После прощания велела наживить гвоздями крышку гроба, развернуть его к выходу и выносить усопшего из комнаты. Царь Иванна все последние действия сопровождала чтением Трисвятого: «Святый Боже, Святый Крепкий, Святый Бессмертный, помилуй нас».
Вышеописанные события происходили в самом начале пятидесятых годов в одном из домов на Пряжке, то есть на набережной реки Пряжки, отделяющей с запада Коломенский остров от Матисова. Здешние места со старинных времен известны были простому люду не оперными театрами и консерваториями, а выстроенным во времена императриц Морским Богоявленским собором, окрещённым питерскими богомольцами Николой Морским.

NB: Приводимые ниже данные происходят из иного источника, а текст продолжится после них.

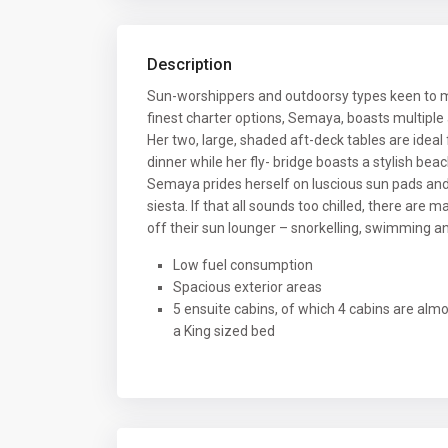
Description
Sun-worshippers and outdoorsy types keen to m
finest charter options, Semaya, boasts multiple
Her two, large, shaded aft-deck tables are ideal 
dinner while her fly- bridge boasts a stylish bea
Semaya prides herself on luscious sun pads and 
siesta. If that all sounds too chilled, there are 
off their sun lounger – snorkelling, swimming a
Low fuel consumption
Spacious exterior areas
5 ensuite cabins, of which 4 cabins are alm
a King sized bed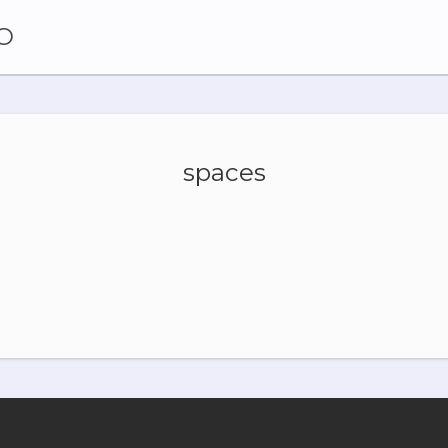
O
spaces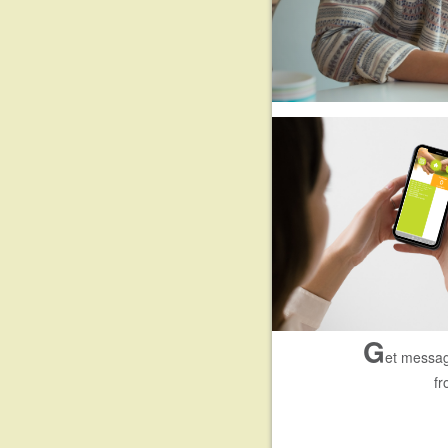
G
et messag
fr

Никола в советские безбожные времена стал для православных жильцов центра города (после закрытия и уничтожения многих храмов на Адмиралтейском и Казанском островах) главным местом моления верующих. И из ведомственного морского собора времён царей превратился в истинно народный храм.
И что еще сохранила Коломна, несмотря на возникшие в XIX веке замечательные архитектурные ансамбли, — это обаяние провинциальности, спокойствия и несуетности жизни.
В дни больших церковных праздников вся Никольская площадь вместе с садом вокруг собора заполнялась множеством верующих людей, приехавших и пришедших из многочисленных бесцерковных районов города. И сюда в такие дни, по древнему русскому обычаю, набегало множество народа, промышлявшего нищенством. Нищие выстраивались шпалерами на входах и выходах Никольского сада и всех входящих и выходящих из храма богомольцев пропускали через собственный строй, обирая верующих во имя Бога.
Среда старателей, кормящихся Христовым именем, была неоднородна. На верхних ступенях иерархии стояли профессионалы, владевшие умением разжалобить прихожан причитаниями «Христа ради», ловко торгующие своими убогостями, ежели они у них были, и монастырско-юродской одежонкой под божьих людей. Многие из этой стаи были знакомы с православными обрядами, календарными церковными праздниками и даже с Писанием. На следующей ступени находились инвалиды войн и трамваев, всех мастей, с выразительным реквизитом — деревянными ногами, выставленными напоказ протезами, культяпками рук и ног, настоящими и поддельными язвами на разных частях тела, собирающие добавку к пенсиям на угощение своих порушенных утроб. За ними следовали благообразные старушки побирушки, совмещавшие безбедную жизнь с возможностью вытянуть гроши из большого скопления народа для удовлетворения собственной жадности. Они больше всех и ниже всех кланялись перед подающими милостыню.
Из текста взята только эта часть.